Hatch spent a whopping $10 million on the race. "We had the resources to do what we planned to do. We had the money to go on TV early and stay there," Hansen said. "We put together an unprecedented organization. Not only did it help us to recruit delegates and people to attend the caucuses, but the lists we developed helped us in the primary to identify who we needed to get out to vote."
Hansen said Hatch was successful in keeping the campaign focused on messages that helped him. He refused more a single debate with Liljenquist during the primary campaign period, but Hansen said Hatch’s polling showed people didn’t care much whether they debated — so he said the emphasis by Liljenquist about debates did not hurt.
Hatch’s heavy spending outpaced more than $1 million spent by the national FreedomWorks PAC, which had helped to defeat Bennett. (FreedomWorks spent even more than the $800,000 or so that Liljenquist’s campaign itself spent).

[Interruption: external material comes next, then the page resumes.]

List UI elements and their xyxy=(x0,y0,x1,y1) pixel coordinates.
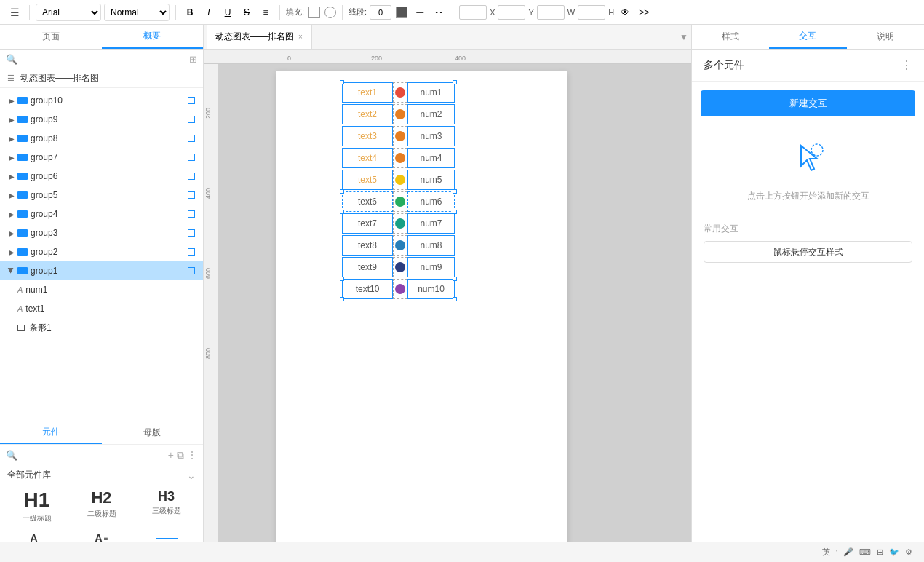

Groups supporting Hatch also spent heavily to help him. Such PACs, including FreedomPath and the National Rifle Association, spent $969,000 to help him.
Hatch has now served 36 years, and would serve 42 years if he wins and serves a full seventh term until age 84. No other senator from Utah has served more than five terms. Hatch would also become the fifth oldest member of the Senate next year after retirements of others.